Setup a local k8s testing environment with Skaffold:

  1. Make sure to have Kubernetes available locally (e.g.: minikube)
  2. Setup the correct namespaces
make setup-skaffold
  1. Install Skaffold and run it in development mode
$ skaffold dev
  1. (OPTIONAL) Install Prometheus and Grafana on K8s
$ helm init
$ helm install \
    --name=prometheus \
    --version=7.0.0 \
    stable/prometheus
$ helm install \
    --name=grafana \
    --version=1.12.0 \
    --set=adminUser=somepassword \
    --set=adminPassword=somepassword \
    --set=service.type=NodePort \
    stable/grafana
  1. Get the service port via: kubectl get svc and login on http://localhost:<service-port>/login
  2. Use port-forward to hit the Prometheus endpoint
export pod=$(kubectl get pods -l app=rg -o go-template --template '{{range .items}}{{.metadata.name}}{{"\n"}}{{end}}'); kubectl port-forward $pod 8000

Contributors

Sean Goedecke [email protected]: implementation of the built in socket monitoring (based on /proc/net/tcp)

Contributing

Create a Pull Request with your changes, ping someone and we'll look at getting it merged.

Copyright and license

Copyright 2019 Zendesk

Licensed under the Apache License, Version 2.0 (the "License"); you may not use this file except in compliance with the License.
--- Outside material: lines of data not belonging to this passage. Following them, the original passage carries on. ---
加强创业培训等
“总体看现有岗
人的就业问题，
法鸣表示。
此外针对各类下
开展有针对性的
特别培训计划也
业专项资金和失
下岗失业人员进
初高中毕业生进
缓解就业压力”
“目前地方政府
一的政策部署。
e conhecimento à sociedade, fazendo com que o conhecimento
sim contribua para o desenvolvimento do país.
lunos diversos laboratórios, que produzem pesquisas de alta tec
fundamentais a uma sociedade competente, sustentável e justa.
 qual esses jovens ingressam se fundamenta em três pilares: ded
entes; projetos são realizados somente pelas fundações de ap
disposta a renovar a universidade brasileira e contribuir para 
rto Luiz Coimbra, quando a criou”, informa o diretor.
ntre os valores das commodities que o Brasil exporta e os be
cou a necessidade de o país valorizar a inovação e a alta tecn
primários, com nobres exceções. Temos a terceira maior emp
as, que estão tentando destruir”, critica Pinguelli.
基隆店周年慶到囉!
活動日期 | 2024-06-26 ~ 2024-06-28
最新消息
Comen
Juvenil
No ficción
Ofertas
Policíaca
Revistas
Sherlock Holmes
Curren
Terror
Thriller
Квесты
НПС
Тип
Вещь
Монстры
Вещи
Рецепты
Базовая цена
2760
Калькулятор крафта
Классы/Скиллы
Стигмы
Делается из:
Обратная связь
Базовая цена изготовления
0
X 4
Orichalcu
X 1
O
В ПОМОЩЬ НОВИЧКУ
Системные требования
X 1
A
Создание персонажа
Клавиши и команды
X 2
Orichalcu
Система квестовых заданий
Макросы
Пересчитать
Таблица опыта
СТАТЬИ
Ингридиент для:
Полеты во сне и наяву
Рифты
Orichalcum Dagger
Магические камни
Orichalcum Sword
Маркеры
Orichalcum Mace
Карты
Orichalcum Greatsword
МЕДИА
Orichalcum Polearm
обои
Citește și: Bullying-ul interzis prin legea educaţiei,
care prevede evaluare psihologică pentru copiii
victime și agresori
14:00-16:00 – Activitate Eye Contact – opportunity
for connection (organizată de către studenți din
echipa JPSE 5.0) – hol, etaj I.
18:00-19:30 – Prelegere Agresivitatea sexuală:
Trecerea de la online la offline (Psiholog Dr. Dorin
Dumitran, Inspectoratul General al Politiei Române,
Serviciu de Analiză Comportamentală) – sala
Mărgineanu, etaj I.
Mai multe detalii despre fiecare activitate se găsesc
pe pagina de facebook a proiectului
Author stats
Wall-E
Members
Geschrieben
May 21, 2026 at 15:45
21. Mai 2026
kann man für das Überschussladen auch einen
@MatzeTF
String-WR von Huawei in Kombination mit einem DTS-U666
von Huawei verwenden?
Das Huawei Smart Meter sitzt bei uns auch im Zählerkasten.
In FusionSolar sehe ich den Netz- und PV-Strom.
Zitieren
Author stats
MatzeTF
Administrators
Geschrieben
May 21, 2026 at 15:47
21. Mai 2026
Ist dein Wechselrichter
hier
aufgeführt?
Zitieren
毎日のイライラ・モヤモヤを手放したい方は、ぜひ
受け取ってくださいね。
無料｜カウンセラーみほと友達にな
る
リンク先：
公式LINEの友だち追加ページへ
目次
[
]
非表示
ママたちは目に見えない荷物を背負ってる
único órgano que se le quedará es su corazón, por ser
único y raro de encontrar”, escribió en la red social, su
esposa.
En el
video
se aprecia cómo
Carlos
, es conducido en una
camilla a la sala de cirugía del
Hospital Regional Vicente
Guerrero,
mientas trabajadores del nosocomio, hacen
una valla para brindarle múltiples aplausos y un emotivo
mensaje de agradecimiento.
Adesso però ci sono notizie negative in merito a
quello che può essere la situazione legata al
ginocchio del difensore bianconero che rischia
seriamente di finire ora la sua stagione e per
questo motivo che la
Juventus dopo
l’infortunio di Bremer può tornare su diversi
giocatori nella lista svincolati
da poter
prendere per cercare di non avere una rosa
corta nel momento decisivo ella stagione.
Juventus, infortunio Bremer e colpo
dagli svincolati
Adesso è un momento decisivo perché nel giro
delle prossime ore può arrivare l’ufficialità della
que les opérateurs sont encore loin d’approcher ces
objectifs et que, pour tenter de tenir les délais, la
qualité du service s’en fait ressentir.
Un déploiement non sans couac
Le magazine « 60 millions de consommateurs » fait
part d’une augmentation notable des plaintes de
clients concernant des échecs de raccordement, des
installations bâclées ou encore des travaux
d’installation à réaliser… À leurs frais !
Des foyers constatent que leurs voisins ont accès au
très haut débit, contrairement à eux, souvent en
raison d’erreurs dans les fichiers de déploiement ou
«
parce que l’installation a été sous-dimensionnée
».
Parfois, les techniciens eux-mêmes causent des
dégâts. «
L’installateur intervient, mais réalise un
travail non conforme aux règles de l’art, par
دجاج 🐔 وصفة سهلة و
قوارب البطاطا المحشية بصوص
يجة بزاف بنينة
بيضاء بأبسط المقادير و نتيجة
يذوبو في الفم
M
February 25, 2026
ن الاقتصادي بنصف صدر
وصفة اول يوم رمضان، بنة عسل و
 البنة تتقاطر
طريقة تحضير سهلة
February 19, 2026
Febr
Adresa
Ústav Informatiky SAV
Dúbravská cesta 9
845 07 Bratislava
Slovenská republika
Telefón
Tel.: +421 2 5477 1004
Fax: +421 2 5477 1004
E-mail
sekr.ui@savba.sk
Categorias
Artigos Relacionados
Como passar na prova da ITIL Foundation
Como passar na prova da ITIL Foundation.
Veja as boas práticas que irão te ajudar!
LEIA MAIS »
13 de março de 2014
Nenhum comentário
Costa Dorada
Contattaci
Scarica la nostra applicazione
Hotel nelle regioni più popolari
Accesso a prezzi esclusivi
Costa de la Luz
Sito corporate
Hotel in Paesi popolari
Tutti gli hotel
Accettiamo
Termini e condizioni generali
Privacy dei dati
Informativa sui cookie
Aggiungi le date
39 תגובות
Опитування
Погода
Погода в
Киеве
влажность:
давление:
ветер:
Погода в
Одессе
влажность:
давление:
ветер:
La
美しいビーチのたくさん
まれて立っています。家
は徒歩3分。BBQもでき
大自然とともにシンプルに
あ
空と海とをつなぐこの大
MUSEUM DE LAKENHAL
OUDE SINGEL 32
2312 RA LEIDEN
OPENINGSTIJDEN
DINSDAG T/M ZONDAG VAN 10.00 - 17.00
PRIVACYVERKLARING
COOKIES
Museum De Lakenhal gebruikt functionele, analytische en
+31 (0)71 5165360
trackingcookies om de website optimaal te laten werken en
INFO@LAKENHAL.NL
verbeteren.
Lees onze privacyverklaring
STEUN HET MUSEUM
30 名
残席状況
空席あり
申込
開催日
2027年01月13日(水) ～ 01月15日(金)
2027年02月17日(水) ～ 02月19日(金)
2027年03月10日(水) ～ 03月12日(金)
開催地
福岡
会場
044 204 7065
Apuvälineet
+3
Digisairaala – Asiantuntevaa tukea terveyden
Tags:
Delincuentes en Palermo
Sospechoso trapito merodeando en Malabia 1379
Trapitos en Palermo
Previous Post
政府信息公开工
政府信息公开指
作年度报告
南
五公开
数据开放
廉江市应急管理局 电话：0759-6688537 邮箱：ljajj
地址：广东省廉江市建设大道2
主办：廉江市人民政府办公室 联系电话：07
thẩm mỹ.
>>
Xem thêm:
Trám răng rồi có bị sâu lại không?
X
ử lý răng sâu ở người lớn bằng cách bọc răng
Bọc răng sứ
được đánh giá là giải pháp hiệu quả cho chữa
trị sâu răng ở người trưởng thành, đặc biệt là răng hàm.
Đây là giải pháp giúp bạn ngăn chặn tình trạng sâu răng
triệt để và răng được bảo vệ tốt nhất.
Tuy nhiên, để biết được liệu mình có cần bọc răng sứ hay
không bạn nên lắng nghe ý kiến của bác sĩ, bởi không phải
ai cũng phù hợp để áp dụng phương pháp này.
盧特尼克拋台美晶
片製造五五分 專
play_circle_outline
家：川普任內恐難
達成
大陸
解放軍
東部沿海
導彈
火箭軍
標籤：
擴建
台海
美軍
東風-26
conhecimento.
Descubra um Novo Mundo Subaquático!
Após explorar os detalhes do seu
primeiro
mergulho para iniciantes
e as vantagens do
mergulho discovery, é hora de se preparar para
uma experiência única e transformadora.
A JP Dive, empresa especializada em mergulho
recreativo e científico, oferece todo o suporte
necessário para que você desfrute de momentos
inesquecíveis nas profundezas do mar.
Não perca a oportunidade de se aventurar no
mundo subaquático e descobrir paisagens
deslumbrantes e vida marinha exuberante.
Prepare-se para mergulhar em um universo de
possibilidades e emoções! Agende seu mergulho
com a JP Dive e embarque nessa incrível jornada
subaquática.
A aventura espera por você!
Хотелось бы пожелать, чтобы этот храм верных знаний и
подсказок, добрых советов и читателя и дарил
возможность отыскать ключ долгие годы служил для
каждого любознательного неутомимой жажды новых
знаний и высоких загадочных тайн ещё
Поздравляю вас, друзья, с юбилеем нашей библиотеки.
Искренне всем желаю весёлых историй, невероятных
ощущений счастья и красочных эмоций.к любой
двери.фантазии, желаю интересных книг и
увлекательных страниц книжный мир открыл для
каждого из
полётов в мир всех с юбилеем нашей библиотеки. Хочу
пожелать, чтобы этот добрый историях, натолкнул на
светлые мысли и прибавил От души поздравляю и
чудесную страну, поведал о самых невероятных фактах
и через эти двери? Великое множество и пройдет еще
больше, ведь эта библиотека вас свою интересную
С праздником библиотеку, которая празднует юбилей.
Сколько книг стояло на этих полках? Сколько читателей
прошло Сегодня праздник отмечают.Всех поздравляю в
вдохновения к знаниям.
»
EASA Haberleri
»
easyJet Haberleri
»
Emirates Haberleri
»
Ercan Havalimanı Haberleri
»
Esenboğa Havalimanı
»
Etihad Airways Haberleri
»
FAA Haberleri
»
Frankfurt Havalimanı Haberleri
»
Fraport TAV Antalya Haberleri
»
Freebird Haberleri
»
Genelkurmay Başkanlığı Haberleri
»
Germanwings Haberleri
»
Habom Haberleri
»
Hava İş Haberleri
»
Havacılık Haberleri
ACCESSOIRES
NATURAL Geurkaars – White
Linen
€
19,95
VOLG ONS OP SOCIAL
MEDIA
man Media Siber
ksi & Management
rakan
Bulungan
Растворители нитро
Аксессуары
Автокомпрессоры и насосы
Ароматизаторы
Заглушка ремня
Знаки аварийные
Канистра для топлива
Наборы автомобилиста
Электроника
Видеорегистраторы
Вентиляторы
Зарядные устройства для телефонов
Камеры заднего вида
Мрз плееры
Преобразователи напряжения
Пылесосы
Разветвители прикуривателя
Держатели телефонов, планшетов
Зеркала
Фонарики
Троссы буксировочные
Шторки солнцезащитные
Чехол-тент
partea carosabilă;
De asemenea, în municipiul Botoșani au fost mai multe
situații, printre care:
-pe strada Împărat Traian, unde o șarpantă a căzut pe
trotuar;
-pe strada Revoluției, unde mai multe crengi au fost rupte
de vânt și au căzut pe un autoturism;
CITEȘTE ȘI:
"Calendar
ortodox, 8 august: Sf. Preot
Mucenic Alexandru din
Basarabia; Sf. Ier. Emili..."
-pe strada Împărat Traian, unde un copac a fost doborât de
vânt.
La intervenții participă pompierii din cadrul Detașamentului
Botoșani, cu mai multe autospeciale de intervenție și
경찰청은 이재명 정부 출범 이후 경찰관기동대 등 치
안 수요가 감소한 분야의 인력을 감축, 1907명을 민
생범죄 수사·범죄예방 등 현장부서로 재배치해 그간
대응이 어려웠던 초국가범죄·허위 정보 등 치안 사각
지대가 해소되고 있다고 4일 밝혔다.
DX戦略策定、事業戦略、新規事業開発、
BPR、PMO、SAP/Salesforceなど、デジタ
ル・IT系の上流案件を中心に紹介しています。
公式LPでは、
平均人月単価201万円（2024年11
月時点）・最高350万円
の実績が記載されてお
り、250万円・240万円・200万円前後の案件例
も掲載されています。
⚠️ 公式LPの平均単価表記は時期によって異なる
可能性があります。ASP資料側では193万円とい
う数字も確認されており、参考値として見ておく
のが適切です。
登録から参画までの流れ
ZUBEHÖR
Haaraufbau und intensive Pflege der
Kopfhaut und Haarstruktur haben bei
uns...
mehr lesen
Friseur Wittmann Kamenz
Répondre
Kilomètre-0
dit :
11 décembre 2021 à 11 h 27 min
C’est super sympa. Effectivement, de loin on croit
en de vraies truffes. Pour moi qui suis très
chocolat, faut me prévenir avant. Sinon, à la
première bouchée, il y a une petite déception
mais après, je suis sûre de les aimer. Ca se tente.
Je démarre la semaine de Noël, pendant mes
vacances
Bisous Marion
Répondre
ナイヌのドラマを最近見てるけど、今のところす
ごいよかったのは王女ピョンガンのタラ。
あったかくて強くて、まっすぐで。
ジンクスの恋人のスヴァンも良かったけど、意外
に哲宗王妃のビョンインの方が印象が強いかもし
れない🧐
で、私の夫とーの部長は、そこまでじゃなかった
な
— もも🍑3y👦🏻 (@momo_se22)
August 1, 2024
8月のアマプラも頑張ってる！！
You may obtain a copy of the License at http://www.apache.org/licenses/LICENSE-2.0

Unless required by applicable law or agreed to in writing, software distributed under the License is distributed on an "AS IS" BASIS, WITHOUT WARRANTIES OR CONDITIONS OF ANY KIND, either express or implied. See the License for the specific language governing permissions and limitations under the License.